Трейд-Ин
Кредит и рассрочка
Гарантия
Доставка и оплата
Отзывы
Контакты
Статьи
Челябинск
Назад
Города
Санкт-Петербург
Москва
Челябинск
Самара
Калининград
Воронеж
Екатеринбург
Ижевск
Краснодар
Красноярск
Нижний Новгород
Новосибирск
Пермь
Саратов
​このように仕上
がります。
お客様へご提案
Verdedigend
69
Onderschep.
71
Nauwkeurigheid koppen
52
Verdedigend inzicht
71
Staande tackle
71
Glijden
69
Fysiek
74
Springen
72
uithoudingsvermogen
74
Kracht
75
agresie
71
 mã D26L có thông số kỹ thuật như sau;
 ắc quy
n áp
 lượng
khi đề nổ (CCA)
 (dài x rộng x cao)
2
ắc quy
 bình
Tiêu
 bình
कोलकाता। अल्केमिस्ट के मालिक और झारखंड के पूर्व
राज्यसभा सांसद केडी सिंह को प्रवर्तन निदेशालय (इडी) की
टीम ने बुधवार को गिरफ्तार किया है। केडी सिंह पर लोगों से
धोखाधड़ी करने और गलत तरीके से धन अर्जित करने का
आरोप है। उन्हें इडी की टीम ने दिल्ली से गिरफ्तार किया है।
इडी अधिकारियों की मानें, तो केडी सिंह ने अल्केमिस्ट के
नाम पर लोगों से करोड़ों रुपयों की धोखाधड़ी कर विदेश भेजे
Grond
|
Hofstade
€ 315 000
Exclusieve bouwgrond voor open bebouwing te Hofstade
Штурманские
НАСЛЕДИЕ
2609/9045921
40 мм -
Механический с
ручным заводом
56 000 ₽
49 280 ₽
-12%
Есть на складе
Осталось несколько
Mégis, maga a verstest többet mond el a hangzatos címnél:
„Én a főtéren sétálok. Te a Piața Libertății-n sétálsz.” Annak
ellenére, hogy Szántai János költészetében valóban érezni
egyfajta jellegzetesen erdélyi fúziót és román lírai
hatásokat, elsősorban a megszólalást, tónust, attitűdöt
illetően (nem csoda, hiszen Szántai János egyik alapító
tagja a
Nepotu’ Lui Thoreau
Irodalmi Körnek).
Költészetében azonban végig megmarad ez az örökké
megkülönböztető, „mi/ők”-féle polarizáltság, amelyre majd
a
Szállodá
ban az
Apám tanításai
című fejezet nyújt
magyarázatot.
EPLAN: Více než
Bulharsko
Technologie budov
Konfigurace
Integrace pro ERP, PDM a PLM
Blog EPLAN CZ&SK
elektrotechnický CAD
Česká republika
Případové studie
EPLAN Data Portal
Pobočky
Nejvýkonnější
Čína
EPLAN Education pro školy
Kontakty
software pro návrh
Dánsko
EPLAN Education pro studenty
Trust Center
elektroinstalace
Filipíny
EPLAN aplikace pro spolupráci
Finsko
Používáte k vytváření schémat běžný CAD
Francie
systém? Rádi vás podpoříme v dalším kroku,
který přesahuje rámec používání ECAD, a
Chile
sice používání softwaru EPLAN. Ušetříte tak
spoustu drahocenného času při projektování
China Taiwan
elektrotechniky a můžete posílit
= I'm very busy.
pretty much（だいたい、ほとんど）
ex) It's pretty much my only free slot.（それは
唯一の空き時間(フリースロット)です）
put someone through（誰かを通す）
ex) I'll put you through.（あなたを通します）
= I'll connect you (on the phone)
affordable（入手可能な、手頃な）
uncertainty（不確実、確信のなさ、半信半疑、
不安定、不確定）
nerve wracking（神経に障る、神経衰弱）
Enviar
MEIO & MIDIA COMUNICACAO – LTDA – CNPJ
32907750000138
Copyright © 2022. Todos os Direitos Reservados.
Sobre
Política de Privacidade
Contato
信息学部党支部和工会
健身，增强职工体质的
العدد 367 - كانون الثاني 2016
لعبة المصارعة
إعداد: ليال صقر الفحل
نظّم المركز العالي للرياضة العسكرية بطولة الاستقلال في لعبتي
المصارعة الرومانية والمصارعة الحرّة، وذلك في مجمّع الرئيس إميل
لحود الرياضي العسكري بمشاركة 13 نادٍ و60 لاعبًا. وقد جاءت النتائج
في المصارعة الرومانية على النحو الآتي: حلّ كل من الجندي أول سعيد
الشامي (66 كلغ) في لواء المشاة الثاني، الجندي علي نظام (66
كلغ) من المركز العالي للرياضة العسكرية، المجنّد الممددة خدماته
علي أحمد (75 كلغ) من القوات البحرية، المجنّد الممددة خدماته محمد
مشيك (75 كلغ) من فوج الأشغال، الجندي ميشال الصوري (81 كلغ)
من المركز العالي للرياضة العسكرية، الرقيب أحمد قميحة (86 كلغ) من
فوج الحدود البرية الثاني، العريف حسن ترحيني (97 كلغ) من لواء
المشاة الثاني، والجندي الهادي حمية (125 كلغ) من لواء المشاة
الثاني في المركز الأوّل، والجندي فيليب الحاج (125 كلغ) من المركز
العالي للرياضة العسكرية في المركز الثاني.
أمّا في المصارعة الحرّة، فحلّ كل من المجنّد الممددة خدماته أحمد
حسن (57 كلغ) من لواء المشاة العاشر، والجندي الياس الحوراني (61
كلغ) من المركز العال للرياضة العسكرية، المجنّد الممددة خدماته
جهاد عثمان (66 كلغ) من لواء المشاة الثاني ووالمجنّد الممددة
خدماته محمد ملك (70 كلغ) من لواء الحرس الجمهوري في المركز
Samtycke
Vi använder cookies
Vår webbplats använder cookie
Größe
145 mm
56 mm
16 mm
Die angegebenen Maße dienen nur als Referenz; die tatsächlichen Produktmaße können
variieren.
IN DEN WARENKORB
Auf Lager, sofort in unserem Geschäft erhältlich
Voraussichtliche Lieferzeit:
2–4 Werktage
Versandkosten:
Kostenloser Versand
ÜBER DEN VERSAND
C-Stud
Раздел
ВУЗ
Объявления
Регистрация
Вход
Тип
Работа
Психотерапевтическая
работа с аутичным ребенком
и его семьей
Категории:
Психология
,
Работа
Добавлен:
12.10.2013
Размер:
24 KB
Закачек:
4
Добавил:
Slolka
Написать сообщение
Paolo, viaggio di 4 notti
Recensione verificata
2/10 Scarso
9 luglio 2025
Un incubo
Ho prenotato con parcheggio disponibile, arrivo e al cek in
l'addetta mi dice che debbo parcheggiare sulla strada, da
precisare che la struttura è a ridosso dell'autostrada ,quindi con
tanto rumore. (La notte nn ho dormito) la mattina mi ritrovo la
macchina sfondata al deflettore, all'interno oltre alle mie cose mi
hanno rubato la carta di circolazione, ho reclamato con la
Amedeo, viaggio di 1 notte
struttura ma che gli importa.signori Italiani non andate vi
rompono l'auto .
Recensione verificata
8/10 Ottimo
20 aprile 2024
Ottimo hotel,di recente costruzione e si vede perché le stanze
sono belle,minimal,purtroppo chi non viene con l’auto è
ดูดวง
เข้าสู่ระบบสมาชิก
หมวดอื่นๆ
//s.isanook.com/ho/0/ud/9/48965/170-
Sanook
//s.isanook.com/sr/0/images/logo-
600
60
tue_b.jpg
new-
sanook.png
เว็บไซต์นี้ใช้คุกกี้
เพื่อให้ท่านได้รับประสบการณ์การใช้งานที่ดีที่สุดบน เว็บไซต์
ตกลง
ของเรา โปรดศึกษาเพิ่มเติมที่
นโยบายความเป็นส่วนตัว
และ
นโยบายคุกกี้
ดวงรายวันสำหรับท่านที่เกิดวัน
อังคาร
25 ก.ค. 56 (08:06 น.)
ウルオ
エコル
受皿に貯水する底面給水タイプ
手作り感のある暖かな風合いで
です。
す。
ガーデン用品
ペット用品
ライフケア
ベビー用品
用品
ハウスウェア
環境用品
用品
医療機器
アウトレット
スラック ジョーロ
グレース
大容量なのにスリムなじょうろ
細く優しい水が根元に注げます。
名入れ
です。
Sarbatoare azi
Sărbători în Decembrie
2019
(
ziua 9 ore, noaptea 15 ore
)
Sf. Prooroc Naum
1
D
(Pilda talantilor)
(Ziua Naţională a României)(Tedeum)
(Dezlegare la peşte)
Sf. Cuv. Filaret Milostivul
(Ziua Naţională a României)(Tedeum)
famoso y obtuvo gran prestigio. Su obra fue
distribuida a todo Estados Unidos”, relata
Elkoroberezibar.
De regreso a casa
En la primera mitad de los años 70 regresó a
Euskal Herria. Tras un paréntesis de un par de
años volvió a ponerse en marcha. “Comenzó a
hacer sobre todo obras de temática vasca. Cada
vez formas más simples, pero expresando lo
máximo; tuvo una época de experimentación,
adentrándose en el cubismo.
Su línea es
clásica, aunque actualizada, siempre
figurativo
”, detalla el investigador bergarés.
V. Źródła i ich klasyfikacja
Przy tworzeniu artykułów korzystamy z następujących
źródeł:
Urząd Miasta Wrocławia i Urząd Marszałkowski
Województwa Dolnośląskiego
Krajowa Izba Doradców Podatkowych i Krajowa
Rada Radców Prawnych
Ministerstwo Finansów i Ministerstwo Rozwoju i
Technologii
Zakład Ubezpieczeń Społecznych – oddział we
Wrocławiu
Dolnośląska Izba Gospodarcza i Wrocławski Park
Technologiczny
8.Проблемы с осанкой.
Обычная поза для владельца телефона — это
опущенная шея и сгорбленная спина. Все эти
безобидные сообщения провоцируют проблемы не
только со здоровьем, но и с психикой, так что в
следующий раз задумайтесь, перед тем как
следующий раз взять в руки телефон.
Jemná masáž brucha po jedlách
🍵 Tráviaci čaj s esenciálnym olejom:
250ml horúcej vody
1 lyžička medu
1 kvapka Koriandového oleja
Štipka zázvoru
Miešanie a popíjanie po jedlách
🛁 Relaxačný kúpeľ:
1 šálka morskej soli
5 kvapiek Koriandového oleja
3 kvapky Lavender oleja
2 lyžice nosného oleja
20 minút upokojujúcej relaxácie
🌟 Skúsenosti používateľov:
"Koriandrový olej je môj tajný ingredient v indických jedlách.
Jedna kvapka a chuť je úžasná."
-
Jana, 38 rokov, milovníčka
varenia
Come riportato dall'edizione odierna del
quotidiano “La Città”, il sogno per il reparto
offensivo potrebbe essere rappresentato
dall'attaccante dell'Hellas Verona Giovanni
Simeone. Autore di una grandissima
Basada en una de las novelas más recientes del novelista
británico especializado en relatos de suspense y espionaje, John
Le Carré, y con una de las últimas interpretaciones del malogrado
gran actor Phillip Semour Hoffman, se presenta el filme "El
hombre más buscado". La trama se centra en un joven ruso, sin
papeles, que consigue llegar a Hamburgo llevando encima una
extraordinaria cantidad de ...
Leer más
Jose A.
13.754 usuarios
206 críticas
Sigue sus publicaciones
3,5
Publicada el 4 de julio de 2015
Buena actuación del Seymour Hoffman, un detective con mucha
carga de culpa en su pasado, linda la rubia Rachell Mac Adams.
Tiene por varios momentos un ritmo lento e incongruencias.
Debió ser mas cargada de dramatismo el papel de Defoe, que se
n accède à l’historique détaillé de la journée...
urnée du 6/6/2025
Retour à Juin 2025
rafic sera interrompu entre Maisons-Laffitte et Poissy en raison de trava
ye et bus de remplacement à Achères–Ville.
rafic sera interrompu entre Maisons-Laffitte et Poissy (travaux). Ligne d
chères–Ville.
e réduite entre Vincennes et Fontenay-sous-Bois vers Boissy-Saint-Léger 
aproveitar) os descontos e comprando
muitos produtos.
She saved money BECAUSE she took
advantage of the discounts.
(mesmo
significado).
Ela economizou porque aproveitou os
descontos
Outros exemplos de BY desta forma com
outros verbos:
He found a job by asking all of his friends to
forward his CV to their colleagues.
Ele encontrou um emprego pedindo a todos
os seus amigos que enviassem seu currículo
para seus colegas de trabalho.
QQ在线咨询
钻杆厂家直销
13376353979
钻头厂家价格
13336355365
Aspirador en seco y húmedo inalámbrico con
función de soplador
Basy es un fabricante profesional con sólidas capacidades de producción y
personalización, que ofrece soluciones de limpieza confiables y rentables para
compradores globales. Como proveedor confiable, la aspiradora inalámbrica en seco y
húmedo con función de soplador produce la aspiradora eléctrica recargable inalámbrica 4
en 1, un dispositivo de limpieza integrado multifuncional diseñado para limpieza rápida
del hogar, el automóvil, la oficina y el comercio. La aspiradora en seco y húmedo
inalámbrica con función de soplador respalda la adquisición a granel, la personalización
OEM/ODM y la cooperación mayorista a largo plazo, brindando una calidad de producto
___
[What the task asks] Reproduce, word for word, the line containing "Basy es un fabricante" along with every later line of the listing, and leave out all earlier lines.

[Solution below]
Basy es un fabricante profesional con sólidas capacidades de producción y
personalización, que ofrece soluciones de limpieza confiables y rentables para
compradores globales. Como proveedor confiable, la aspiradora inalámbrica en seco y
húmedo con función de soplador produce la aspiradora eléctrica recargable inalámbrica 4
en 1, un dispositivo de limpieza integrado multifuncional diseñado para limpieza rápida
del hogar, el automóvil, la oficina y el comercio. La aspiradora en seco y húmedo
inalámbrica con función de soplador respalda la adquisición a granel, la personalización
OEM/ODM y la cooperación mayorista a largo plazo, brindando una calidad de producto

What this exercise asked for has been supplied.